A responsive website design allows your content to be viewed by virtually any device without excessive scrolling in order to see the content. In an ever-changing world such as our own, mobile devices are making up a fair share of the Internet usage reported by many analytical reports. Although a large portion of tablets can handle 1200+ pixels for viewing websites, many smartphones don’t. A responsive website sees this device and alters its appearance in order to fit the user’s screen. Although there are a lot of coding tips and tricks you can use in order to make your site more device-friendly, there are several things you can do on your site to help visitors view the content.
No Set Sizes
Many websites have a fixed size in pixels for width and height. For instance, if your site has a table or container that is 1200 pixels across in order to host your content, devices that can only view 800×600 will have to scroll around your site to read the content.
Instead, use percentages for screen sizes. If you still want the 1200 pixel look on a screen that is 1680, then you would want the table width to be around 92%. This will allow the visitor to see the background, and the content would shrink down to the width of the viewable screen by the device. Using percentages in your design is referred to as a liquid layout for it can shape itself depending on the visitor’s requirements.
By allowing your images to be scaled with percentages, they can be made to fit the screen size of any device that visits your site. By using the “max-width” command in CSS, you can change the percentage of how wide your image will be depending on the viewable display of the device.
Using Your Browser
As you can reshape your browser to a variety of sizes, it is the perfect tool to show you how your website would look on smaller screens.
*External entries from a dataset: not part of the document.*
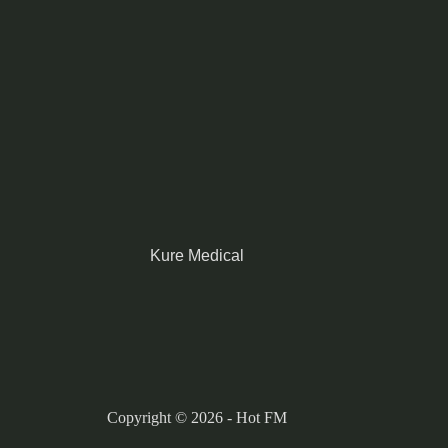
Kure Medical
Copyright © 2026 - Hot FM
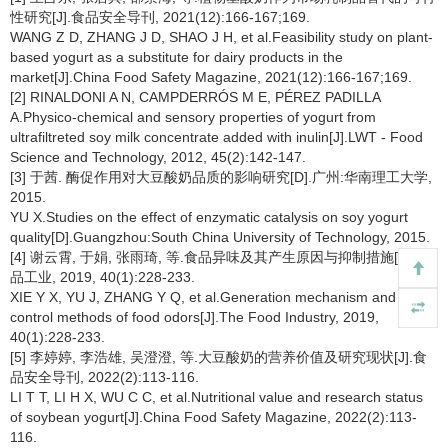
性研究[J].食品安全导刊, 2021(12):166-167;169.
WANG Z D, ZHANG J D, SHAO J H, et al.Feasibility study on plant-
based yogurt as a substitute for dairy products in the
market[J].China Food Safety Magazine, 2021(12):166-167;169.
[2] RINALDONI A N, CAMPDERRÓS M E, PÉREZ PADILLA
A.Physico-chemical and sensory properties of yogurt from
ultrafiltreted soy milk concentrate added with inulin[J].LWT - Food
Science and Technology, 2012, 45(2):142-147.
[3] 于茜. 酶促作用对大豆酸奶品质的影响研究[D].广州:华南理工大学,
2015.
YU X.Studies on the effect of enzymatic catalysis on soy yogurt
quality[D].Guangzhou:South China University of Technology, 2015.
[4] 谢云霄, 于娟, 张雨琦, 等.食品异味及其产生原因与抑制措施[J].食
品工业, 2019, 40(1):228-233.
XIE Y X, YU J, ZHANG Y Q, et al.Generation mechanism and
control methods of food odors[J].The Food Industry, 2019,
40(1):228-233.
[5] 李婷婷, 李浩雄, 吴澄澄, 等.大豆酸奶的营养价值及研究现状[J].食
品安全导刊, 2022(2):113-116.
LI T T, LI H X, WU C C, et al.Nutritional value and research status
of soybean yogurt[J].China Food Safety Magazine, 2022(2):113-
116.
If you use your web browsers to create your website, you are able to see what effect your images will have in a variety of ways. This is a great method to see how your max-width command works with images and the way CSS can manipulate your site to give the visitor the best experience possible.
Using @media in CSS
Using CSS3, the @media command gives you quite a bit of control over how your website interacts with visitors. From the @media command regarding individual pixel sizes, you can change the font size to become more legible, change the size of your site’s container to fit perfectly within a screen, or alter the size of an image for easier viewing.
Some websites have a navigation bar that simply won’t fit across a small viewable screen. One method that many are looking into is getting rid of the navigation bar all-together. Links can be placed elsewhere for specific content and still make the website navigable.
With the wide range of operating systems, browsers, and Internet capabilities it is next to impossible to please everyone. The best you can do is make sure your content is viewable by the majority.
Gearing for the future may take a complete over-haul of your website if you plan to stay competitive. Your site must be able to accommodate the majority of your visitors, if not all of them. It is time to devise a strategy in order to make your site more device-friendly and functional for your visitors. Examine the possibilities and show your competition that they need to step up their game.